◆ **WHAT YOU WILL DO**: Beginning with the line that holds "de las iniciativas" and finishing with the line that holds "vården som vågar fråga och ve", repeat the listing exactly, leaving every picture out.

◆ **DATA SECTION**:

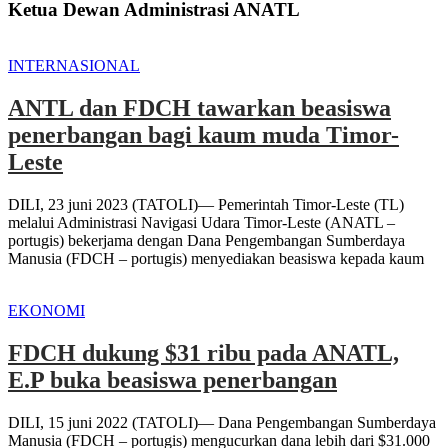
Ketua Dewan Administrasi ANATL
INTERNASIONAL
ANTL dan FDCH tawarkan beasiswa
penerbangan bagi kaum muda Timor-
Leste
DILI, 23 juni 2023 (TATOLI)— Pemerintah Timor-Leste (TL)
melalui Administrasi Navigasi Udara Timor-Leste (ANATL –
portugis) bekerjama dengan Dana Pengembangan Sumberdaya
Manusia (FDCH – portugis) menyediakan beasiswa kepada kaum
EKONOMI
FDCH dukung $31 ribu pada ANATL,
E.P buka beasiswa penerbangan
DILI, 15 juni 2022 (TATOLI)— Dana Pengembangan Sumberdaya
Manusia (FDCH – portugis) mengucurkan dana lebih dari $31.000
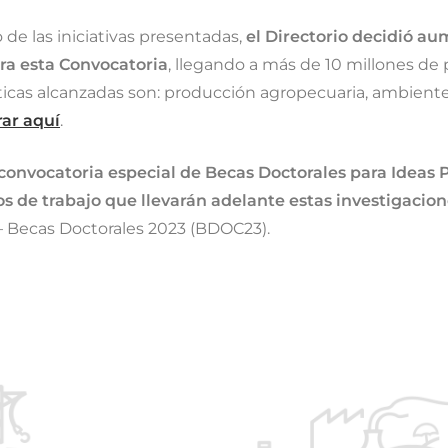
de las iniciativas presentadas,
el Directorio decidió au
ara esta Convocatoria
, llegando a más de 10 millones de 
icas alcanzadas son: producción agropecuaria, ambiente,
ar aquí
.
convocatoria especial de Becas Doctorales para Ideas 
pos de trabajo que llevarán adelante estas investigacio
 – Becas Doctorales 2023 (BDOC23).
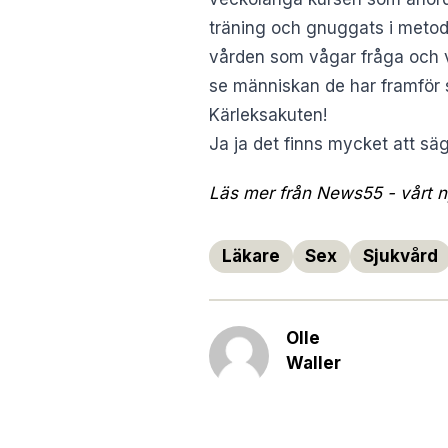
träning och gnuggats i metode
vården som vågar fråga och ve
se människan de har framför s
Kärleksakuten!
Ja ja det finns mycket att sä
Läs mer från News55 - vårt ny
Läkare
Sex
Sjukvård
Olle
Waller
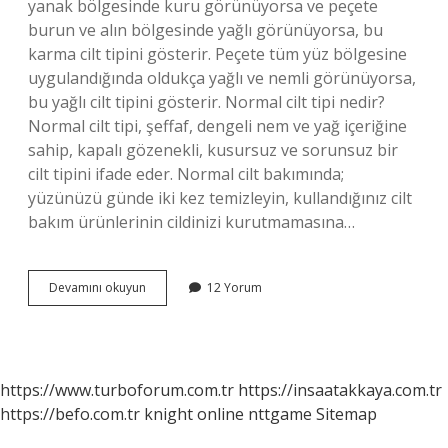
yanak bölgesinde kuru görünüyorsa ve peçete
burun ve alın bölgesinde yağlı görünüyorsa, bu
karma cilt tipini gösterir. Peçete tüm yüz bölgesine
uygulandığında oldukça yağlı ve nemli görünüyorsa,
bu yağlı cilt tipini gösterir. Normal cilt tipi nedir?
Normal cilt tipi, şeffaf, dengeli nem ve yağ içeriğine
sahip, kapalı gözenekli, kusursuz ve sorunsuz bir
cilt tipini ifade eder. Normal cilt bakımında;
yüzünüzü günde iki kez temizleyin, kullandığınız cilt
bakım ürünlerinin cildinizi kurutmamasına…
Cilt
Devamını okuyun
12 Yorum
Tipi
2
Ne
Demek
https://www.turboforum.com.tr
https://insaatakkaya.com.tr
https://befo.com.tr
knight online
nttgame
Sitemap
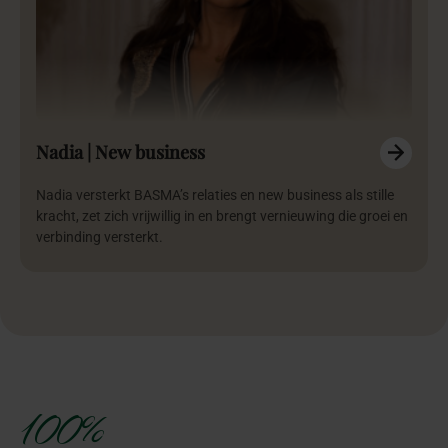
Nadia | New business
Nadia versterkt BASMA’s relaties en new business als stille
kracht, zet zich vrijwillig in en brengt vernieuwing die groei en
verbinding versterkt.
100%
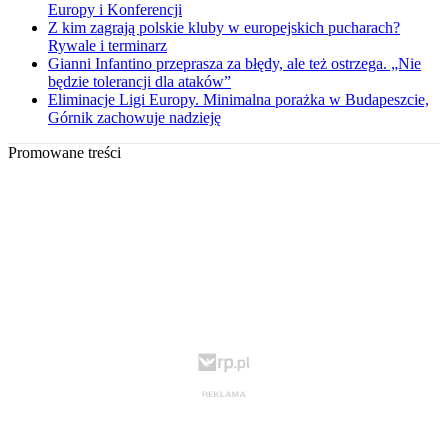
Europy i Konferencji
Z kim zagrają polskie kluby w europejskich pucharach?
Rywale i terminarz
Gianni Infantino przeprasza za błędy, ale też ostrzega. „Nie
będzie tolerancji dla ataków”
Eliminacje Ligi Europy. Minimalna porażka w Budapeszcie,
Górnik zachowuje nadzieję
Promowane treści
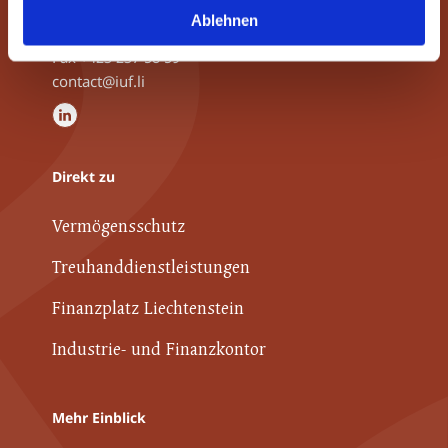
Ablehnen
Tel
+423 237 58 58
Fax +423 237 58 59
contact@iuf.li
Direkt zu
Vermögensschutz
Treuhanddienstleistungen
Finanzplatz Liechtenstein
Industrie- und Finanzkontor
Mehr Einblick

...

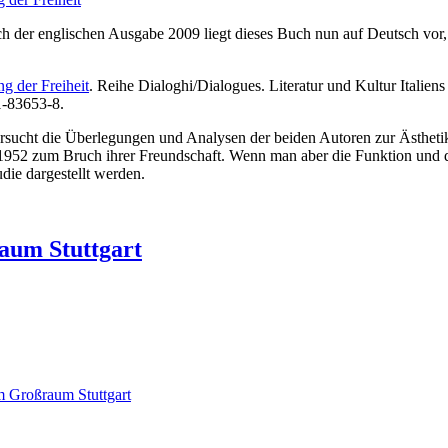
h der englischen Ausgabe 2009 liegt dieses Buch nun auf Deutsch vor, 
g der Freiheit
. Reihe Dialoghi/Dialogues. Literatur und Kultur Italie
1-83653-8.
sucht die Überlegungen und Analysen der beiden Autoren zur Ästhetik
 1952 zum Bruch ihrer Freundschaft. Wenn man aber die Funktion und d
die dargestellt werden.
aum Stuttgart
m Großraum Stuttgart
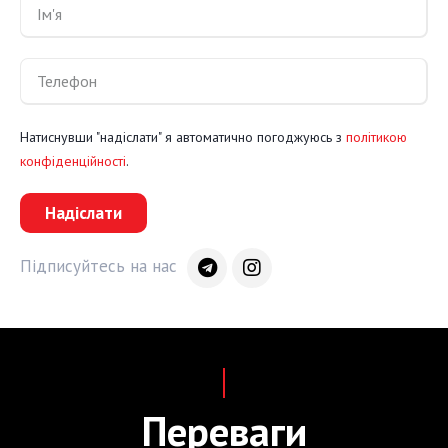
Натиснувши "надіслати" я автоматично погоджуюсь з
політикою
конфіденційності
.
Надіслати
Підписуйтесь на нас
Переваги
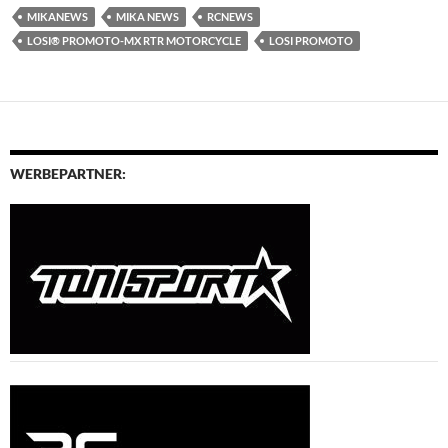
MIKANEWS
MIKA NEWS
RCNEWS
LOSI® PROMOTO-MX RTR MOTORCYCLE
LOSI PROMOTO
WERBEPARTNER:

---

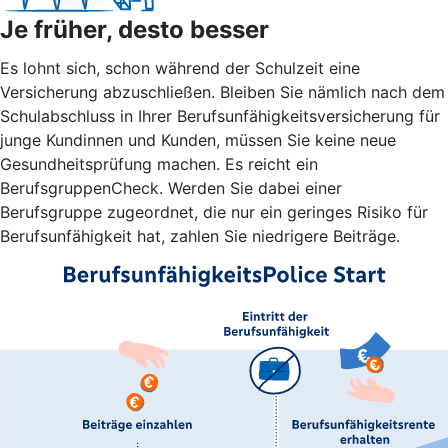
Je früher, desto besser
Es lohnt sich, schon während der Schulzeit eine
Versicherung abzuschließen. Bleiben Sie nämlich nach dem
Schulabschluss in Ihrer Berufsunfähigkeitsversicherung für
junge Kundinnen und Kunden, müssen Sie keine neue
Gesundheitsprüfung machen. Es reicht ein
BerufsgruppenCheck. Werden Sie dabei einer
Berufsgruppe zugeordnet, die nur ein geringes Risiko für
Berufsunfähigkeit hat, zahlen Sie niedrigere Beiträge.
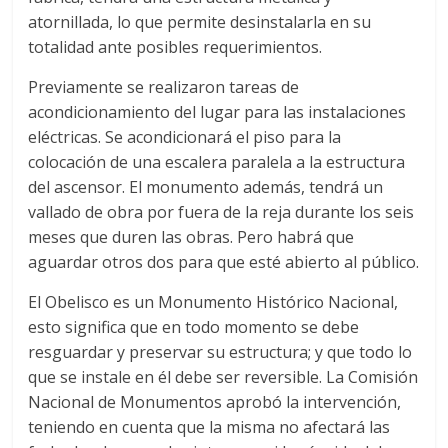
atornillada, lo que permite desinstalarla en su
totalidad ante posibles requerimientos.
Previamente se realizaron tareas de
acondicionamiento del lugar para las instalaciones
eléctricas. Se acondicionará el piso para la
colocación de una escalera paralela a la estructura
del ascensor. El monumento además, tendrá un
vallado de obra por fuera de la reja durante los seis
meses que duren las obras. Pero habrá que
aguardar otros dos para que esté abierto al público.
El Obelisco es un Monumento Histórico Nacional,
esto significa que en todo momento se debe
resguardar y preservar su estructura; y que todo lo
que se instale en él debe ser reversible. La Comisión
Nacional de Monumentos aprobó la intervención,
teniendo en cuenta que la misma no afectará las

◆ **OUTPUT FOR THIS TASK**:
de las iniciativas presentadas,
el Directorio decidió au
ara esta Convocatoria
, llegando a más de 10 millones de 
icas alcanzadas son: producción agropecuaria, ambiente,
ar aquí
.
convocatoria especial de Becas Doctorales para Ideas 
pos de trabajo que llevarán adelante estas investigacio
 – Becas Doctorales 2023 (BDOC23).
träning och gnuggats i metode
vården som vågar fråga och ve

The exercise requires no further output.